Document structure recognition data
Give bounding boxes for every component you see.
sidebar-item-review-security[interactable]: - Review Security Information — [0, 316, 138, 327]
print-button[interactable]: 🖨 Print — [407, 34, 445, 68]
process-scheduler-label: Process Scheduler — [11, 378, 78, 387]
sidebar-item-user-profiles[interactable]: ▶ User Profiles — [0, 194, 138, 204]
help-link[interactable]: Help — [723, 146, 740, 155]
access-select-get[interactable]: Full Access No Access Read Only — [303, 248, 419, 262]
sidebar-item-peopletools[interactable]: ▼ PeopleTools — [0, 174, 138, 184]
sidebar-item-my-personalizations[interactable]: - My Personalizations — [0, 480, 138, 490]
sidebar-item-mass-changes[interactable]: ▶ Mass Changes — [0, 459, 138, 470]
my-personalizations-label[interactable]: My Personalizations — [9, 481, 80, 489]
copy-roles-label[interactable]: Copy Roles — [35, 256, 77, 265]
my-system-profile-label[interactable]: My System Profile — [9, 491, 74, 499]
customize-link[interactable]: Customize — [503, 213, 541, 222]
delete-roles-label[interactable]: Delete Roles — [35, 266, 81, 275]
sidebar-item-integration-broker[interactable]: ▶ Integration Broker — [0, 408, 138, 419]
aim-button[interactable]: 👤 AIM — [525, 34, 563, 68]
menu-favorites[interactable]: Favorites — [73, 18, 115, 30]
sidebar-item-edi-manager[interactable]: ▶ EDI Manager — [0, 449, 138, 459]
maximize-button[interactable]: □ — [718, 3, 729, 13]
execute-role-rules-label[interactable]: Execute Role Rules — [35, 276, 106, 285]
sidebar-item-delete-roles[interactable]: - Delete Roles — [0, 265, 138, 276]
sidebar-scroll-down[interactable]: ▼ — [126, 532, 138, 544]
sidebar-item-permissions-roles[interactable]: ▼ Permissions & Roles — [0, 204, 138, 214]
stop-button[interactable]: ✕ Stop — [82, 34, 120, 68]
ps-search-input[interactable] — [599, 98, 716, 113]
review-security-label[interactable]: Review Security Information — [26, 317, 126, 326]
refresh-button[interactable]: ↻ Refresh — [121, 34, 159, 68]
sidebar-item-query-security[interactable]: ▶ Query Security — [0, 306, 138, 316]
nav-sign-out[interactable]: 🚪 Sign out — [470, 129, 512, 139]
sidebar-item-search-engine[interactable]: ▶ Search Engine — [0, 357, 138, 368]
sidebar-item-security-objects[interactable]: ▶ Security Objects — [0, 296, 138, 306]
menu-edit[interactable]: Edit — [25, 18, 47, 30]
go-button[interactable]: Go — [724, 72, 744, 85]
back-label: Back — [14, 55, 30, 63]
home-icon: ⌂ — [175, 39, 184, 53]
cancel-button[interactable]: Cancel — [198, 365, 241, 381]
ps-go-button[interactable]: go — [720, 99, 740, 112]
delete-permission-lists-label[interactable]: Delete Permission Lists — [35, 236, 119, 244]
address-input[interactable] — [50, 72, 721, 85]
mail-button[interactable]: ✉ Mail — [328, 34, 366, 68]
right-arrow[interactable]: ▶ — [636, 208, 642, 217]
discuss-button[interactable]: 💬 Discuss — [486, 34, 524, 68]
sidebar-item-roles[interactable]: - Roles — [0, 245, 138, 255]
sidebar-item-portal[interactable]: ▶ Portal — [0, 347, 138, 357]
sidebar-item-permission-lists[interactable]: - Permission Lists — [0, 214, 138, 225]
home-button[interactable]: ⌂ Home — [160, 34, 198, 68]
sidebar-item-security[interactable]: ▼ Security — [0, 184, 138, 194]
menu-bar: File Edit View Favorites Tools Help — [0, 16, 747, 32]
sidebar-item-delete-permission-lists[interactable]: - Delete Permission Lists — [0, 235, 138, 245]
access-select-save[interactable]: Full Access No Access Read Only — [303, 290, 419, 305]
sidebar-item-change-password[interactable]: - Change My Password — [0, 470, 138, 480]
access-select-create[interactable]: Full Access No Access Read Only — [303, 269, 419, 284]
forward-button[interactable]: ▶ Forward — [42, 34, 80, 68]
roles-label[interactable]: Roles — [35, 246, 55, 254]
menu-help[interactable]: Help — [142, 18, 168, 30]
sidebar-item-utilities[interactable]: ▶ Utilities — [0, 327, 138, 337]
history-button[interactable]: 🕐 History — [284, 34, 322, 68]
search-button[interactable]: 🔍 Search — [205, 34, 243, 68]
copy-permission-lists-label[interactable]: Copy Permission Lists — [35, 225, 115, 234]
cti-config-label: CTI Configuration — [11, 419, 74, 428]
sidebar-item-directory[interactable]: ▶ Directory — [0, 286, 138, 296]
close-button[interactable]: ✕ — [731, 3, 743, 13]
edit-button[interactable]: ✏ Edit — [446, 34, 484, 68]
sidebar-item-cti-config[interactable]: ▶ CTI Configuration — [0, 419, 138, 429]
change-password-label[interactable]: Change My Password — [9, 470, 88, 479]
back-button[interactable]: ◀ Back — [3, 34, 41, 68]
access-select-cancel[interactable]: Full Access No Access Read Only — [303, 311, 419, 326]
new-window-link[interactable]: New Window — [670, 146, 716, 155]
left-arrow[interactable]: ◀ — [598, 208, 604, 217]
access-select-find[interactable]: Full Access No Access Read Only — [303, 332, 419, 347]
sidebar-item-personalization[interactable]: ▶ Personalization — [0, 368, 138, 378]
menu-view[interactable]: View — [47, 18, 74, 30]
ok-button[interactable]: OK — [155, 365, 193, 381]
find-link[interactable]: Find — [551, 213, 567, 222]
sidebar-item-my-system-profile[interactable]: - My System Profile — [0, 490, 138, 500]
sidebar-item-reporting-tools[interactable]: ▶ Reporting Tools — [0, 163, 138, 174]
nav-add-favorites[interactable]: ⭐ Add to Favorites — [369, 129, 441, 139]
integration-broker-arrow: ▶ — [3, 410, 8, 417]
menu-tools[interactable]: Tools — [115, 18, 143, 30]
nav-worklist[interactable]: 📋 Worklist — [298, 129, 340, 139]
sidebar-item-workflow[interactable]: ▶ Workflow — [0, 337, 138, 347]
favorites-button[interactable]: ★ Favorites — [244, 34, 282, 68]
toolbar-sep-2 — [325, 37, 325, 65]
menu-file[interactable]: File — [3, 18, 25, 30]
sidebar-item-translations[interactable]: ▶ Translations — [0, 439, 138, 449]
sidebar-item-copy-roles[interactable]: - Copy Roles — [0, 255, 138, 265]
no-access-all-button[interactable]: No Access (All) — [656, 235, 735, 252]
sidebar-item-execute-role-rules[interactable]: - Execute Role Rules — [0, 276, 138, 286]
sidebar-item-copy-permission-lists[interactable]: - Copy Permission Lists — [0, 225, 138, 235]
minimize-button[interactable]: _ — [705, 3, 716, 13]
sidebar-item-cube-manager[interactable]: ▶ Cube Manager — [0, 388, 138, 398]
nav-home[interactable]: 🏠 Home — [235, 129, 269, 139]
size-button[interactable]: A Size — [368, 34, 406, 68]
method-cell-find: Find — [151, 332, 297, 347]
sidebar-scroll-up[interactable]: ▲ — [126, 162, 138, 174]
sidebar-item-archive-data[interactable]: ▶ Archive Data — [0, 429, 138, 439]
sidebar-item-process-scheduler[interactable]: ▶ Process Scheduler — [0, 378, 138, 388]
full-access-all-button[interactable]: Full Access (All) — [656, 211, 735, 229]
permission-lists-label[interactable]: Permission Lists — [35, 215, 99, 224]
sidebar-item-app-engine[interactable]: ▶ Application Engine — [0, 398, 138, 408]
...
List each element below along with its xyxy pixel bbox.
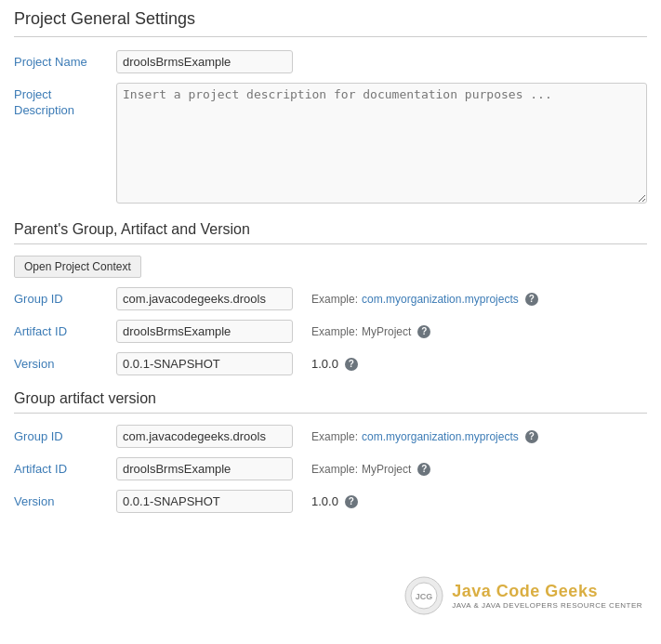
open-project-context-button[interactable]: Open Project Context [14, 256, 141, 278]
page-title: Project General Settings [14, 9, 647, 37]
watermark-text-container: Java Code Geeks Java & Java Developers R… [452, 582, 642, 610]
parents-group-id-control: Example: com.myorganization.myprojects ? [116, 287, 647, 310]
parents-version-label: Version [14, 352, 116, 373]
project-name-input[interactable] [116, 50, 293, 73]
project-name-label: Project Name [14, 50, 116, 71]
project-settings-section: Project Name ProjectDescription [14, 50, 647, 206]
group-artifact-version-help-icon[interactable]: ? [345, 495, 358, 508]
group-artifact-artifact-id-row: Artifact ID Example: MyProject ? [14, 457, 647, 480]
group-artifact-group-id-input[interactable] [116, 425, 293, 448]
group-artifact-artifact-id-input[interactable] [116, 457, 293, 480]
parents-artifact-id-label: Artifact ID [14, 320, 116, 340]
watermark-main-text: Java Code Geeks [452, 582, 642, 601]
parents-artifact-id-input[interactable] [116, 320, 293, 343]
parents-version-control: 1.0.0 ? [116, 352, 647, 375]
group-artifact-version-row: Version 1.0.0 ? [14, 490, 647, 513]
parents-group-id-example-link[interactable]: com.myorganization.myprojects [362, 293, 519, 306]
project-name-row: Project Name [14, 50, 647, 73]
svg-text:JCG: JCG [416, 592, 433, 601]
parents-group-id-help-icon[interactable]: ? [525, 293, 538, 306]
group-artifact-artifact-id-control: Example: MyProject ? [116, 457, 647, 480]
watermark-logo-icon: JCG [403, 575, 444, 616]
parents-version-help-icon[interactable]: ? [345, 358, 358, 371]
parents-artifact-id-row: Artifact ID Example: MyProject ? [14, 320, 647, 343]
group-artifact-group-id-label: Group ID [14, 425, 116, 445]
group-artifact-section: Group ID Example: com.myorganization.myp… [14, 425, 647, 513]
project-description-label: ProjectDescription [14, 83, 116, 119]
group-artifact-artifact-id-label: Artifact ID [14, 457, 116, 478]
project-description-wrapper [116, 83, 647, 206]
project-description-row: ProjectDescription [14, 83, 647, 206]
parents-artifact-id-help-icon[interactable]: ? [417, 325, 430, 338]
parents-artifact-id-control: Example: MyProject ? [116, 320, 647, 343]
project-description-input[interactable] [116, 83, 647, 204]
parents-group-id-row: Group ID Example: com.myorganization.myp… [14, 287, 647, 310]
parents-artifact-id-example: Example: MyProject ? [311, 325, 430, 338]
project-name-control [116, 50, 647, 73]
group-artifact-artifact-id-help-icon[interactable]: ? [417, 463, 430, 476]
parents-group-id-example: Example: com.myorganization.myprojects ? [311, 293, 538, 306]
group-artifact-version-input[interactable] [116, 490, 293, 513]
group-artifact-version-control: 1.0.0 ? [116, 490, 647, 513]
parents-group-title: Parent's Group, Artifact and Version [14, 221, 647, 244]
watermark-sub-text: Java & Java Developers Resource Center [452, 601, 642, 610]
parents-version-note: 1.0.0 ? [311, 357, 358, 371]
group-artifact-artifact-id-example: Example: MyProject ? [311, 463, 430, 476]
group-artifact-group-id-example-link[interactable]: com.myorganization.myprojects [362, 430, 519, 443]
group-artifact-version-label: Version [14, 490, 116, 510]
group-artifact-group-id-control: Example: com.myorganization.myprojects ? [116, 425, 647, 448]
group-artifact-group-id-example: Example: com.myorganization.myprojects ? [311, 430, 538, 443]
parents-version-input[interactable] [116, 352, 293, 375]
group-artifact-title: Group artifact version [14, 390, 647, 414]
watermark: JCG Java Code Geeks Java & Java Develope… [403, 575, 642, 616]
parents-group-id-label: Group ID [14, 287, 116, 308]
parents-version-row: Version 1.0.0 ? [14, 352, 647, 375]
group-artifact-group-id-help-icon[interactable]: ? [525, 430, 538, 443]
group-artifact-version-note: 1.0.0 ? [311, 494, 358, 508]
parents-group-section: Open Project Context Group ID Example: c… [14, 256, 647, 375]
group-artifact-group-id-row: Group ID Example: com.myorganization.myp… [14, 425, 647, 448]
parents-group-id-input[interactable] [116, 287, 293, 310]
==
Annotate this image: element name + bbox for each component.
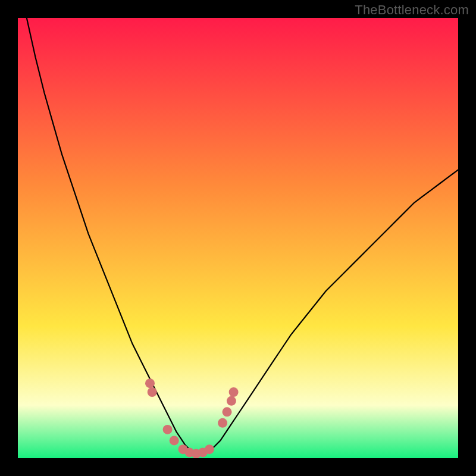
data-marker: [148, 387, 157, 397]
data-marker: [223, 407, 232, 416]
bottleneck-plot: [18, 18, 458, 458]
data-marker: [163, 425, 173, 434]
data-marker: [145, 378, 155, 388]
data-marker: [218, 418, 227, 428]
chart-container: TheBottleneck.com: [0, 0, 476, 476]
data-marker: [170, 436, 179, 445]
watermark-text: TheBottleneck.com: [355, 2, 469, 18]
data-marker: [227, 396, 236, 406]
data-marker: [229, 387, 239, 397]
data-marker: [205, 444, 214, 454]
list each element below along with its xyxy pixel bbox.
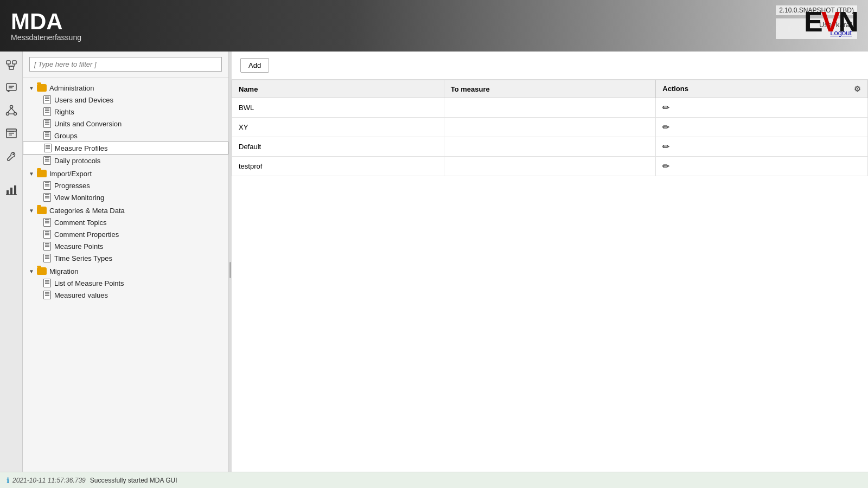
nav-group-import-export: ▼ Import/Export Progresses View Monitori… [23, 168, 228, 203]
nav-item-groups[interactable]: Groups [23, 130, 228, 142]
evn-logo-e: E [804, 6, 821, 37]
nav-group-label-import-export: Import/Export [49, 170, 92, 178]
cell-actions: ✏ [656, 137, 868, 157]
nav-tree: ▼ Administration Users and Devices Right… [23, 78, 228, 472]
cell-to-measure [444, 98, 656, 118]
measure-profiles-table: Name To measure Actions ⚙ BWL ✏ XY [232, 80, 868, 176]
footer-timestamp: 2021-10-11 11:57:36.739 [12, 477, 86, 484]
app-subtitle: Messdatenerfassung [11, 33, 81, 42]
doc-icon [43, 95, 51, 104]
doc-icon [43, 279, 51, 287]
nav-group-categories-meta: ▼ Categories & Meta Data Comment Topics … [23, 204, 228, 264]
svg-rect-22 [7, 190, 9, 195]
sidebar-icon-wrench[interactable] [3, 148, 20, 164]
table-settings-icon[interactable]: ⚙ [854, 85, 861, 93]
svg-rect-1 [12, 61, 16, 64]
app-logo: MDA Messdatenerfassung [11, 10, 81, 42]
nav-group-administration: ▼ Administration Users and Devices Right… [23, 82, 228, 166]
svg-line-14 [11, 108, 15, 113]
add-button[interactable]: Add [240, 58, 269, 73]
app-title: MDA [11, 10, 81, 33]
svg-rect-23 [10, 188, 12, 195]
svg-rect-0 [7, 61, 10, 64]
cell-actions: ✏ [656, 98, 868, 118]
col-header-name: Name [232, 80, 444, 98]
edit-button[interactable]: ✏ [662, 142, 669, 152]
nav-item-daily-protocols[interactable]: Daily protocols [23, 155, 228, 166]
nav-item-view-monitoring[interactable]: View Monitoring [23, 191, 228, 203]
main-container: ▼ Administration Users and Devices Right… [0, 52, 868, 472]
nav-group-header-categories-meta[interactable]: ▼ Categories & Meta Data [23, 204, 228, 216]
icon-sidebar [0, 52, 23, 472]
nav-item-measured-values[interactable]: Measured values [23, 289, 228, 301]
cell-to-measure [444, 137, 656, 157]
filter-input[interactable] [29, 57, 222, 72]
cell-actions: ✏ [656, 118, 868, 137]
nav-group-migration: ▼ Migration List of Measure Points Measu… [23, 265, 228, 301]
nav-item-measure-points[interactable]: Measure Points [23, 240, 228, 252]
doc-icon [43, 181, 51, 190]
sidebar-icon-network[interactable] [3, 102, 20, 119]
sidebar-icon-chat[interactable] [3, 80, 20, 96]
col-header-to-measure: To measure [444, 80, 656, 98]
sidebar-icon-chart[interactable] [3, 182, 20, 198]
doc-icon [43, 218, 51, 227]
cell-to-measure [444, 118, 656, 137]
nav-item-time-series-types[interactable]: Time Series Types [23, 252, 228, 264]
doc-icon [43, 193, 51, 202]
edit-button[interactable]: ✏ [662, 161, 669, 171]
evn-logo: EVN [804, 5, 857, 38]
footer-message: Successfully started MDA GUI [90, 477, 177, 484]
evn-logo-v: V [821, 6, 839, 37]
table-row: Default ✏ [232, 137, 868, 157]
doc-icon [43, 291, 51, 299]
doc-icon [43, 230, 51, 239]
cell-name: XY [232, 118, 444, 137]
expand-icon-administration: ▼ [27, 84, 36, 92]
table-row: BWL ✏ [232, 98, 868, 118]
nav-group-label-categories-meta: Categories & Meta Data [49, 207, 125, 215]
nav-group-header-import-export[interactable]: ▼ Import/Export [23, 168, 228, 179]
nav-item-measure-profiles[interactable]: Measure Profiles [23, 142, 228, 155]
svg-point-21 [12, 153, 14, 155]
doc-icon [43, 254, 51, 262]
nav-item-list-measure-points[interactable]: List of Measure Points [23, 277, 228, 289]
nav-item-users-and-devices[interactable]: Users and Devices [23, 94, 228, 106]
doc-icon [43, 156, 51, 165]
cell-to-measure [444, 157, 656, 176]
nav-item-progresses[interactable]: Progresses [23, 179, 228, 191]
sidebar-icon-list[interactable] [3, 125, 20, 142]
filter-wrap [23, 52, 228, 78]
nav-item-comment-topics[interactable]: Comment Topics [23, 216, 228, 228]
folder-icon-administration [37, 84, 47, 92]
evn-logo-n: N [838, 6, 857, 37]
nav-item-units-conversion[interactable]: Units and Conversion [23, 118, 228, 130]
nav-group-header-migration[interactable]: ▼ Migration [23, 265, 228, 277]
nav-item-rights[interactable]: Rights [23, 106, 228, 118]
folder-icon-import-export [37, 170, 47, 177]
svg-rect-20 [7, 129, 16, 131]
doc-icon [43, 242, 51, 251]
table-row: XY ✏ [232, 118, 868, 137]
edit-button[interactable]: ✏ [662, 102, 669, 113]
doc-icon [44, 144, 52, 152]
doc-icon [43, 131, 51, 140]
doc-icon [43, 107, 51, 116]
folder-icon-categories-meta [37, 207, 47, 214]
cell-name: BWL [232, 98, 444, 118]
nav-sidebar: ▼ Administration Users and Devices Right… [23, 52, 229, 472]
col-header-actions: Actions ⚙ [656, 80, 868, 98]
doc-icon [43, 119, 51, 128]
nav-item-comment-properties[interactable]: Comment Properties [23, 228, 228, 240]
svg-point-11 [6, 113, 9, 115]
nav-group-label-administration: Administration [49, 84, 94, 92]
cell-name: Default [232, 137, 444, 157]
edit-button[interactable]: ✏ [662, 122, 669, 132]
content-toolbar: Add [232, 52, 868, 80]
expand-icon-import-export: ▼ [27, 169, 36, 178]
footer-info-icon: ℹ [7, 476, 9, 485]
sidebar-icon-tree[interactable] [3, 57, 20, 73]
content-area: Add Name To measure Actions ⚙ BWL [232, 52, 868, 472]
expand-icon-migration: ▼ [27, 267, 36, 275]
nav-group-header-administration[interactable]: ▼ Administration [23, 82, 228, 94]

» **Task statement**
Give the count of lines above that include the word "config", stating no other information.

» **Solution**
2